Judith Mackrell 

Wayne McGregor meets Mrs Dalloway: the Royal Ballet’s surprising new season

Judith Mackrell: A full-length ballet based on Virginia Woolf's novel is one of the highlights planned for the Royal Opera House – but why are all the female choreographers confined to the Linbury?
  
  

Mrs Dalloway author Virginia Woolf
Elusive starting point for a ballet … Mrs Dalloway author Virginia Woolf. Photograph: AP Photograph: AP

Hofesh Shechter creating a new work for the Royal Ballet? A full-length work from Wayne McGregor based on Virginia Woolf's Mrs Dalloway? Kevin O'Hare can congratulate himself today on delivering one of the most surprising season announcements in ages.
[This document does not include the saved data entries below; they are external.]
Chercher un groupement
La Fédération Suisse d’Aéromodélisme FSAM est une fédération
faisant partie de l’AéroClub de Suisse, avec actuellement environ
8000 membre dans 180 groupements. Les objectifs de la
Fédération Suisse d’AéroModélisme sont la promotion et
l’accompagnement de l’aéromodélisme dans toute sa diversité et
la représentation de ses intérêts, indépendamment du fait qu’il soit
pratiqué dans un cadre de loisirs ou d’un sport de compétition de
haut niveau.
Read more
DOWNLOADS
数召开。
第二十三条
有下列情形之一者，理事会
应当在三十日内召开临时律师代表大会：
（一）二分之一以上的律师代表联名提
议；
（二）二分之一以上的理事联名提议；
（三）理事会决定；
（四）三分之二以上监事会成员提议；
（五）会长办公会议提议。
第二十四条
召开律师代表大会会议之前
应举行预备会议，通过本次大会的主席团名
Yet aside from the controversy value of these two commissions (and oh yes, there will be controversy) the headline of the new season is surely the all-Ashton programme which will bring together Scènes de Ballet and Symphonic Variations in one evening. For Ashton fans this is ballet nirvana – these two works not only represent the choreographer at his poetic, inventive best, but are two of the greatest works in the entire company repertory. And given how key Ashton's style is to the Royal's history (and how easily eroded over time) it's excellent to see them programmed alongside a third classic, A Month in the Country, plus the more minor but charming vignette Five Brahms Waltzes in the Manner of Isadora Duncan.
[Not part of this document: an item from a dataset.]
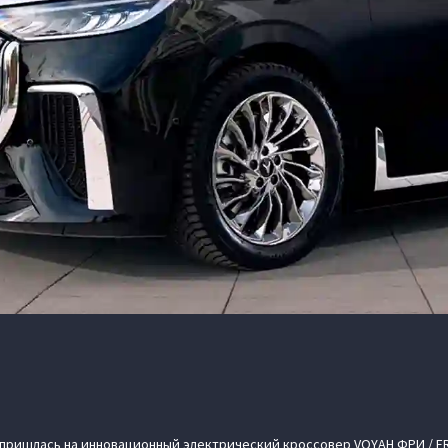
пришлась на инновационный электрический кроссовер VOYAH ФРИ / F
Getting the right season balance between Ashton and MacMillan (the Royal's second key choreographer) has always been an issue for directors but O'Hare has selected two of MacMillan's finest – the sublime, austere Song of the Earth and the vividly narrative Manon. And it's also good to see a healthy mix of American 20th-century classics in the mix – Jerome Robbins's In the Night and Afternoon of a Faun, and Balanchine's brilliantly enigmatic Four Temperaments.
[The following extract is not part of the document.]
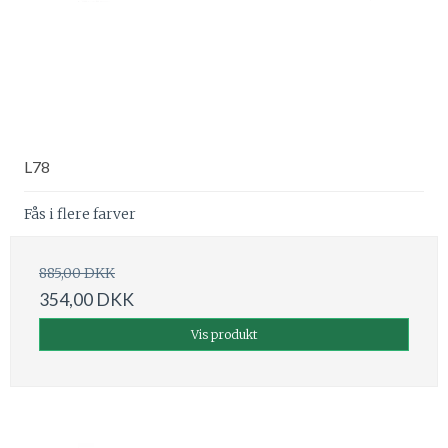
L78
Fås i flere farver
885,00 DKK
354,00 DKK
Vis produkt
But it's on the new work that O'Hare's most wants to be judged and I have to admit that my first reaction to the McGregor-Dalloway concept was a bemused double take. A novel that's essentially about a middle-aged woman giving a party seems to be a perversely elusive starting point for a full-length ballet – all the more so given the flack McGregor took for his recent and very experimental story ballet Raven Girl.

But McGregor would not be the choreographer he is without taking risks. And I can imagine "Woolf Works" (its given title) as a 21st-century parallel to Ashton's Enigma Variations, a ballet exploring atmosphere, tone, relationships and points of view. It also bodes well for the ballet that its composer is Max Richter, who wrote the haunting music for Infra, McGregor's most successful creation for the Royal to date.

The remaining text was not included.